In 2009 I founded University of the People. It was the world’s first non-profit, tuition-free accredited online university. After having established the first online university outside of the U.S through a partnership with the University of Liverpool, I saw first-hand how powerful and revolutionary online learning could be. Simply put, online learning has the potential to change the world.
Online learning is positively liberating for the millions of people who cannot possibly hold down studying for an academic degree while working at the same time in order to survive. UNESCO estimates that by 2025, there will be nearly 100 million young people seeking seats in universities that don’t exist. UoPeople is an essential part of avoiding such a tragic missed opportunity for would-be students.
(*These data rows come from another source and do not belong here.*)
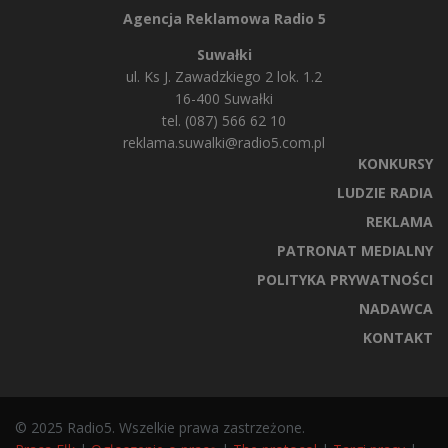
Agencja Reklamowa Radio 5
Suwałki
ul. Ks J. Zawadzkiego 2 lok. 1.2
16-400 Suwałki
tel. (087) 566 62 10
reklama.suwalki@radio5.com.pl
KONKURSY
LUDZIE RADIA
REKLAMA
PATRONAT MEDIALNY
POLITYKA PRYWATNOŚCI
NADAWCA
KONTAKT
© 2025 Radio5. Wszelkie prawa zastrzeżone.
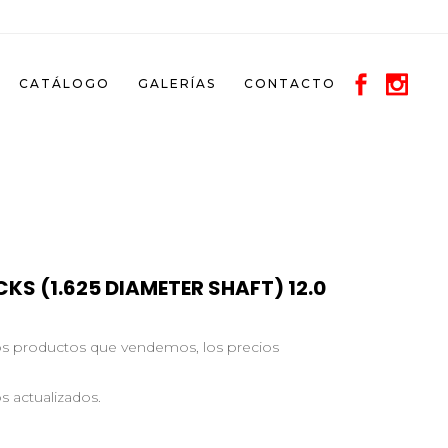
CATÁLOGO
GALERÍAS
CONTACTO
CKS (1.625 DIAMETER SHAFT) 12.0
los productos que vendemos, los precios
s actualizados.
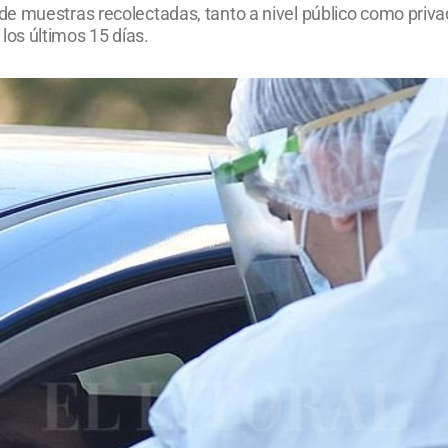
de muestras recolectadas, tanto a nivel público como priv
os últimos 15 días.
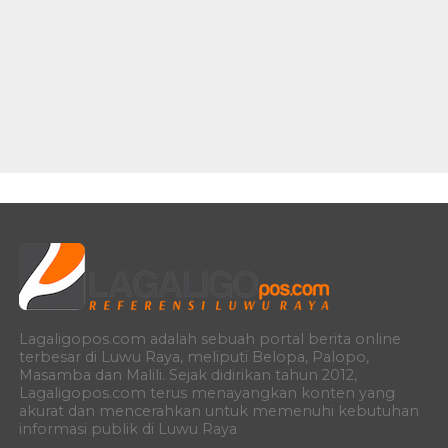
Lagaligopos.com adalah sebuah portal berita online
terbesar di Luwu Raya, meliputi Belopa, Palopo,
Masamba dan Malili. Sejak didirikan tahun 2012,
Lagaligopos.com terus menayangkan konten yang
akurat dan mencerahkan untuk memenuhi kebutuhan
informasi publik di Luwu Raya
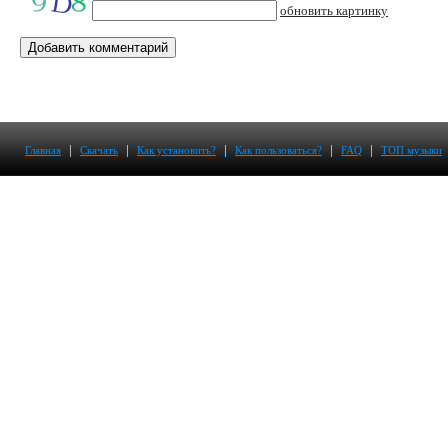
обновить картинку
|
|
|
|
|
Главная
Скачать
Как установить?
Как пользоваться?
FAQ
ТОП музыки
Online education alleviates the prohibitive constraints of available seats and high costs in traditional higher education settings. Indeed, it is the most effective solution for addressing global issues of accessibility and affordability of higher education – even for the most constrained individuals around the world for whom the idea of higher education may seem far out of reach. Through correct crafting of the learning environment and study materials, the personal attention, classroom cohesion, and academic quality available at high quality traditional institutions can be maintained in the online model.
While the online model may not be for everyone, its obvious benefits with regard to affordability and accessibility cannot be denied. As such, it does not serve to replace physical schools but to supplement them at a much reduced cost to satisfy the need for an increasingly educated society.
From the very beginning, UoPeople was intended to be a university for the people and by the people. Using open-source technology, Open Educational Resources, peer-to-peer learning and the assistance of thousands of volunteers worldwide, at UoPeople we designed a global university to open the gates to university studies for all qualified high school graduates, despite financial, geographic, societal or personal constraints.
Included among the student body is an impressive array of survivors who have faced or are currently facing serious challenges and obstacles to their academic pursuits. These include, among others, survivors of the Rwandan genocide, survivors of the earthquakes in Nepal and Haiti, survivors of the tsunamis in South East Asia, over 1,000 refugees from around the world who have escaped various conflicts or disasters, students who were/are homeless, students who are trying to overcome abject poverty, women students in various countries where studying at a university is not part of the cultural norm, and of course, thousands of students merely digging their way out of the burden of student loan debt. For many, UoPeople offers an alternative when no other alternative may exist.
Vice-Chancellor Emeritus of Oxford University Professor Sir Colin Lucas, a UoPeople President’s Council member and head of its Emergency Refugees Initiative, says: “The key to change is education. Possessing a degree will not only impact on the personal circumstances of refugee students, their families and communities. It will also hold significant value for the future economic and social development of refugees’ host countries.”
This initiative has received growing support from a number of foundations, including The Gates Foundation, Ford Foundation, Carnegie Corporation, Hewlett Foundation, Fondation Hoffmann, and companies such as HP, Google, Microsoft, Intel, Western Union, Estee Lauder, Deloitte, Pfizer and many more, which is crucial to the university having become financially sustainable. UoPeople also has academic partnerships with Yale ISP Law School for research; New York University (NYU), University of California Berkeley and the University of Edinburgh to accept students.
The hardships that many of UoPeople’s students have experienced in their path toward higher education cannot be reversed; their futures, however, can be transformed. The key to change is education. The student body has doubled itself every year for the last few years and as such, its need for support is growing accordingly. Consider being part of this revolution by helping it happen.